AC – C’è grande soddisfazione ma anche tanta delusione. Noi personalmente ci abbiamo rimesso un sacco di soldi e mai nessun ente pubblico ha sborsato una lira. Se penso che ci sono miliardi del Fondo Europeo che sono stati per anni inutilizzati dalla Regione, mi viene la rabbia! Con tutto il rispetto per le scuole esistenti, Gigi ed io abbiamo un background artistico e professionale per il quale dovremmo essere obbligati, o per lo meno sollecitati, ad aprire un corso. Quando abbiamo deciso di chiudere i battenti, ci saremmo aspettati che qualcuno dicesse “beh, fermi, dai.. non fate così..”. A nessuno è importato nulla.

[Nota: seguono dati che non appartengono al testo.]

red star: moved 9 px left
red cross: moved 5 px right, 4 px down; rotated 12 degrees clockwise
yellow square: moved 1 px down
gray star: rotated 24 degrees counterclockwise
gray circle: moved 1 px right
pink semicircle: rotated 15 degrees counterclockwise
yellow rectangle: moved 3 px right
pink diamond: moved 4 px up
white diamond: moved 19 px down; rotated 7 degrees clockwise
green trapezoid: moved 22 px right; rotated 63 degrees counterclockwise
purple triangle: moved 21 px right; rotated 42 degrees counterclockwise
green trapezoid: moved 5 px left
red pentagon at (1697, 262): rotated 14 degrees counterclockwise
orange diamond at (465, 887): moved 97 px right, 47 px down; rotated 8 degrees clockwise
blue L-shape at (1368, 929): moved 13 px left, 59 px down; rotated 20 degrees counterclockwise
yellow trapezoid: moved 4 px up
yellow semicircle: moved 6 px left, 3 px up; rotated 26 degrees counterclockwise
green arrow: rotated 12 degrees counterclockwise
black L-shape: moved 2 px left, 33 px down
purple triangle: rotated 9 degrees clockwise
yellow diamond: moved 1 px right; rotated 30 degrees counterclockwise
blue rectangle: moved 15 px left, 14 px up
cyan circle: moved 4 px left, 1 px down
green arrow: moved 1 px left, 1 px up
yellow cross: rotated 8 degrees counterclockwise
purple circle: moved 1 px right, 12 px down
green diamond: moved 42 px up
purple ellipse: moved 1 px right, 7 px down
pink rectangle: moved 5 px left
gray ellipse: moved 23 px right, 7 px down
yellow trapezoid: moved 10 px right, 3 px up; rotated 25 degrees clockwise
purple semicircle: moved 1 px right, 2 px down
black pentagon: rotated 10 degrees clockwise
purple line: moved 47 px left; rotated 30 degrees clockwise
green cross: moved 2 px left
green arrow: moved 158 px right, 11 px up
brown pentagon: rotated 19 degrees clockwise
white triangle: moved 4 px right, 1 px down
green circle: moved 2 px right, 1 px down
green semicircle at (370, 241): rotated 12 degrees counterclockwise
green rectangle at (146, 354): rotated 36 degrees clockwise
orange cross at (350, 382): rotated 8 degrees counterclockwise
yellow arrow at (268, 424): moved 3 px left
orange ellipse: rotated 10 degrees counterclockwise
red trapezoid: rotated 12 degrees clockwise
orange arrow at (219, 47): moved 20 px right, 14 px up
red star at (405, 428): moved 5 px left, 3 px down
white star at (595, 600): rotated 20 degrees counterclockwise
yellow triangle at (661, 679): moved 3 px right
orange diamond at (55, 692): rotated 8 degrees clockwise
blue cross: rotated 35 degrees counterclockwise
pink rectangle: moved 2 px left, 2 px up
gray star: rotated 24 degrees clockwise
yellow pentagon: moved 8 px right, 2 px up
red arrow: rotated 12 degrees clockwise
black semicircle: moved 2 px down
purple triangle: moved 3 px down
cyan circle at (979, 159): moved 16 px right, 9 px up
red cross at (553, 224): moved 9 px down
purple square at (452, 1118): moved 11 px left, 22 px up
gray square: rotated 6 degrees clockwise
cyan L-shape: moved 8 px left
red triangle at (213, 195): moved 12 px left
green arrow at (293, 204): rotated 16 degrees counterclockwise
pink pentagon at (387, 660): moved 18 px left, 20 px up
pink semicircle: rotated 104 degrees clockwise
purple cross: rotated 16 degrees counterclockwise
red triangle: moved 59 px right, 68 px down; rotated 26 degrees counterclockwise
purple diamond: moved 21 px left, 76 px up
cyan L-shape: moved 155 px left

Non è possibile mandare avanti una cosa di questo genere in modo gratuito; considera che davamo pure delle piccole borse di studio e acquistavamo i vestiti per gli spettacoli dei ragazzi. E allora se devo fare della beneficenza, beh… scelgo io il modo di farla, altrimenti diventa umiliante lavorare in questo modo. Dal punto di vista umano, invece, è tutto un altro discorso. Tanti sono gli amici che sono rimasti in ottimi rapporti con noi, forse anche grazie alla bontà di Gigi, che ha foraggiato le prime compagnie di attori usciti dalla scuola. I ragazzi a volte hanno potuto iniziare a fare esperienza proprio perché lui ha pagato di tasca sua le loro prime spese, voglio che questo si sappia. Tuttavia è chiaro che il rapporto cresce in maniera direttamente proporzionale alla disponibilità degli allievi. Per usare un’espressione di Gigi, “famo a fidasse”; ci deve essere disponibilità, fiducia reciproca, gusto del gioco e dello scherzo, altrimenti è difficile instaurare legami profondi. Escludo che si possa essere ottimi insegnanti per tutte le persone; io mi sento l’insegnante di una gran parte di alunni del laboratorio, ma non di tutti. Per alcuni forse sono stata solo un simpatico incontro. Il fatto è che molti ragazzi vogliono continuare a sognare; Gigi in questo è morbido, mentre io sono probabilmente più cruda. Ho un senso del reale che è scomodo, quindi con me chi vuole continuare a dormire ha purtroppo poche chances: o mi evita o si sveglia.